A lifetime .260 hitter over seven seasons in Baltimore, Gibbons was one of the many players named in the Mitchell Report, which could not have helped his chances of catching on with another team following his release by the Orioles in March. The investigation into performance-enhancing drugs in baseball stated that Gibbons received six shipments of human growth hormone and two shipments of testosterone, and received a 15-day suspension from the Commissioner’s Office. He made a public apology and hoped to move on.
The 31 year-old outfielder had an extremely slow start in spring training, hitting .189 with no home runs and only four RBI. The Birds said goodbye to one of their regulars and Gibbons began looking for a job.

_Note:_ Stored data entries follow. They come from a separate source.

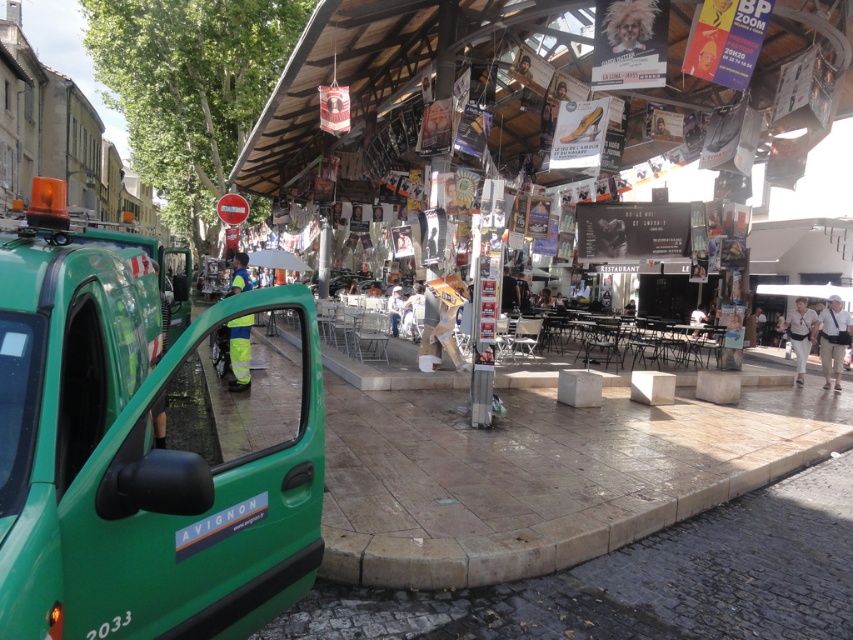 Between point (796, 298) and point (402, 301), which one is positioned in front?

Point (402, 301) is more forward.

Can you confirm if white fabric bag at lower right is positioned below white fabric shirt at center?

Indeed, white fabric bag at lower right is positioned under white fabric shirt at center.

The width and height of the screenshot is (853, 640). Describe the element at coordinates (799, 333) in the screenshot. I see `white fabric bag at lower right` at that location.

This screenshot has height=640, width=853. In order to click on white fabric bag at lower right in this screenshot , I will do `click(799, 333)`.

Can you confirm if green matte taxi at left is positioned above light beige cotton pants at lower right?

Incorrect, green matte taxi at left is not positioned above light beige cotton pants at lower right.

Does green matte taxi at left appear under light beige cotton pants at lower right?

Yes.

What do you see at coordinates (144, 451) in the screenshot?
I see `green matte taxi at left` at bounding box center [144, 451].

Where is `green matte taxi at left`? The image size is (853, 640). green matte taxi at left is located at coordinates (144, 451).

I want to click on curly blonde hair at upper center, so click(x=630, y=22).

Is curly blonde hair at upper center further to camera compared to white fabric bag at lower right?

No.

The width and height of the screenshot is (853, 640). I want to click on curly blonde hair at upper center, so click(x=630, y=22). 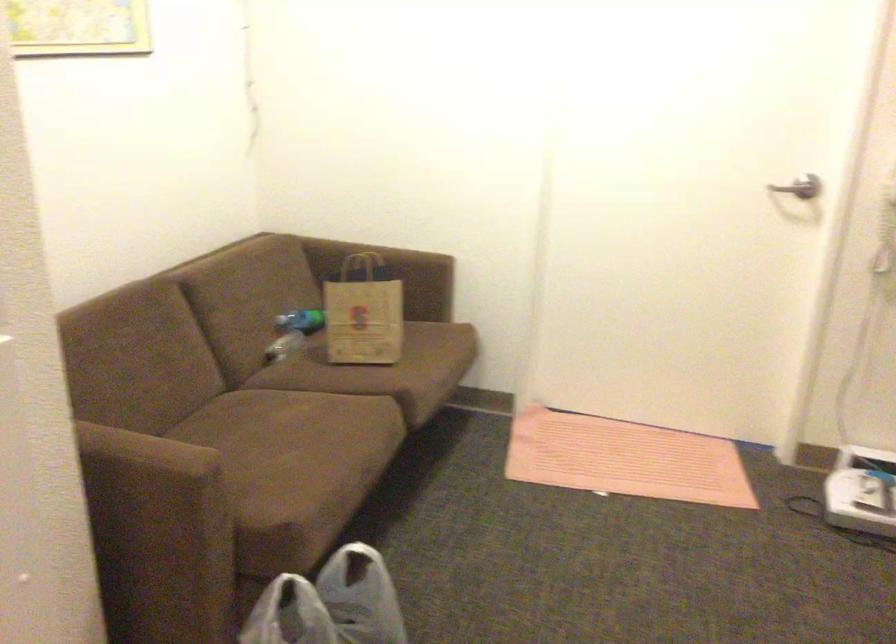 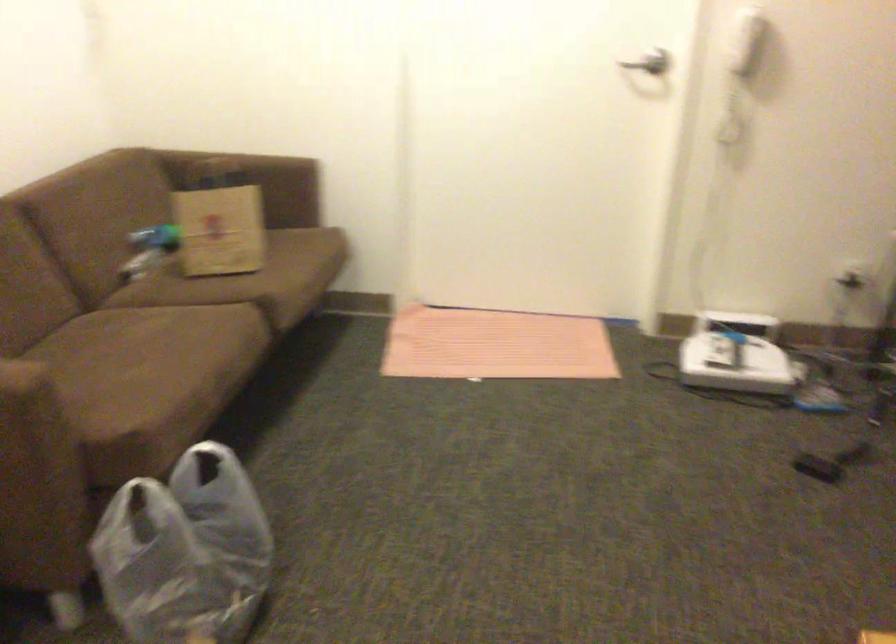 Locate, in the second image, the point that corresponds to pixel 364 323 in the first image.

(220, 230)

After receiving no offers, finding a spot with Long Island is not a bad consolation. Ducks Principal Owner and Atlantic League Founder/CEO Frank Boulton welcomed Gibbons to the fold. “Through our first 11 seasons, the Atlantic League has returned over 350 players back to affiliated organizations and 45 players to the major leagues,” he said. “We’re hopeful Jay can help us win while proving that he’s healthy and ready to contribute at the major league level.”
In his first game with the Ducks on Tuesday night, Gibbons started in left field and went 2 for 4, driving in and scoring one run in a 9-6 victory over Lancaster.
Gibbons’ best season as an Oriole came in 2003, when he hit .277 and hit 23 long balls while driving in 100 runs. This also happened to be the same year that he began using the illegal substances.
Whatever the connection is, Gibbons was a good player and is still young enough to bounce back. He has to prove that he is clean and able to play at a high enough level to get back to the big leagues. A good showing here and he will find himself back in Double or Triple-A before his Ducks uniform gets washed too many times.
It is a low-risk, high-reward move for a team looking for a bench player. Signing a Gibbons-type, putting him in the system for a month, and bring him up to take the place of an injured or departed player. A second-division club is the most likely landing spot, due to the economical contract that these players sign just to be back to where they once were.
In the meantime, the Ducks have picked up a talented player that could be a special one. Before his time on Long Island is done, he should be able to give them a much-needed boost, offensively and in the clubhouse.
Going from a $5 million salary and a starting job in the majors, Gibbons has a lot of incentive to play well and return. The better he performs on Long Island, the benefit is two-fold. For Gibbons and the Ducks.